[Transcribed page contents]

----

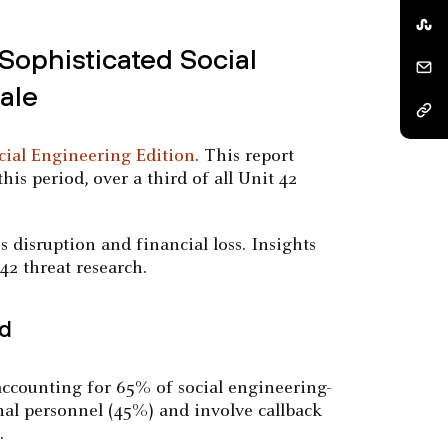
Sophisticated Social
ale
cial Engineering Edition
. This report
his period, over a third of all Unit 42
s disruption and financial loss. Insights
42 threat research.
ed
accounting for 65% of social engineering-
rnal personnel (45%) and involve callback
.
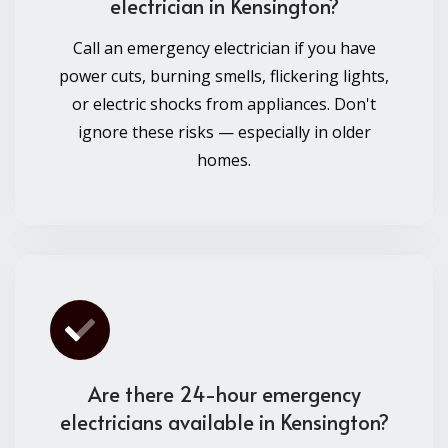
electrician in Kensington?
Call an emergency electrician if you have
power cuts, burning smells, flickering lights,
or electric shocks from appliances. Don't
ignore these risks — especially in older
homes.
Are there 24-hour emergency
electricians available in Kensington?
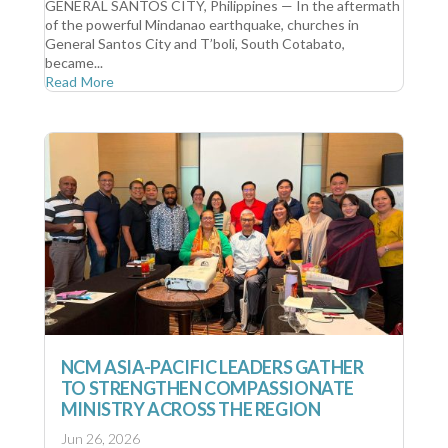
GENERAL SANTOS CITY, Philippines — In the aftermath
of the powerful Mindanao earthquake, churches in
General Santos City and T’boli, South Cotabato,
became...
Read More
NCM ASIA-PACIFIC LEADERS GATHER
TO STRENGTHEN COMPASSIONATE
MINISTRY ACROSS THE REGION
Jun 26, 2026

----

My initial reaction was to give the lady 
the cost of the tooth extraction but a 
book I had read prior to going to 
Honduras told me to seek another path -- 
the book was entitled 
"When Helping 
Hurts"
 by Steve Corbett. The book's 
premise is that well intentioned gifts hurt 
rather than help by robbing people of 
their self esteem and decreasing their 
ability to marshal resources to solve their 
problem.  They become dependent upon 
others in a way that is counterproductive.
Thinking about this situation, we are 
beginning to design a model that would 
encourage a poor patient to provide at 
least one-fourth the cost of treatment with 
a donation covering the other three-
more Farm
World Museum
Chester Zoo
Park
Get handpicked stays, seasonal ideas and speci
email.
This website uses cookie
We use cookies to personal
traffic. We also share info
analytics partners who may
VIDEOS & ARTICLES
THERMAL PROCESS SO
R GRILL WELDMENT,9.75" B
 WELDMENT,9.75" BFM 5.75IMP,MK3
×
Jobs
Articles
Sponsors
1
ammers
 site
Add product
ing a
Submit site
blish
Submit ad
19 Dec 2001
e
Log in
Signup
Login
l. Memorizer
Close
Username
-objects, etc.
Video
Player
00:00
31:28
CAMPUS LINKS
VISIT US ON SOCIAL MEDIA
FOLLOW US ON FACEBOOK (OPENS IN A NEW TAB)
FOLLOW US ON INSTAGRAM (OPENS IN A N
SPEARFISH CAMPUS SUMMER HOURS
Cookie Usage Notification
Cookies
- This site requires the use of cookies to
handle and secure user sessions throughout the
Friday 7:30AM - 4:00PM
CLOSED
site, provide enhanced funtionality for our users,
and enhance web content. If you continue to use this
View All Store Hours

----

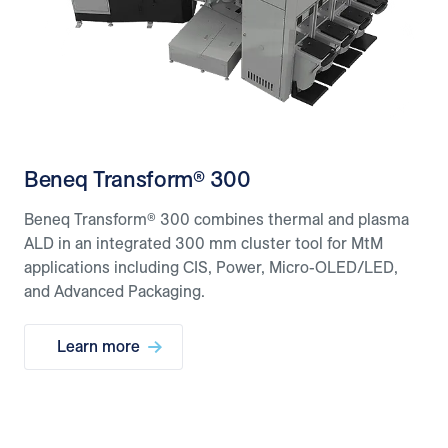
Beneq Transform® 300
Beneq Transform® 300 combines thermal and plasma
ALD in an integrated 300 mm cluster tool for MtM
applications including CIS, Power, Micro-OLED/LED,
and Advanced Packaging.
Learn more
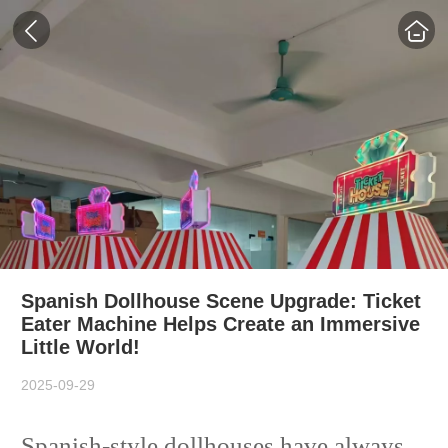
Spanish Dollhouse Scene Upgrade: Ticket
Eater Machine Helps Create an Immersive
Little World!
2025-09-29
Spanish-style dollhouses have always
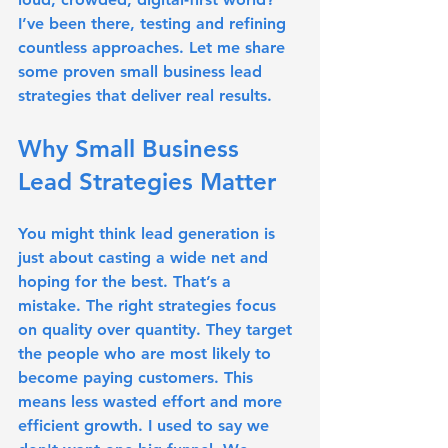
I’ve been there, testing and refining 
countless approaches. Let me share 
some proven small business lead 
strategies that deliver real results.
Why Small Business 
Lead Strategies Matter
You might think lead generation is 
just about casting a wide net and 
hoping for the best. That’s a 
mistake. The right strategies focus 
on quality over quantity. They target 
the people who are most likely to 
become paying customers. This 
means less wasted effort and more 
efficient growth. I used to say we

----

**WHAT THE EXERCISE ASKS**
Report every line in the data above in which the word "become" appears.

**RESPONSE TO THIS TASK**
problem.  They become dependent upon 
become paying customers. This 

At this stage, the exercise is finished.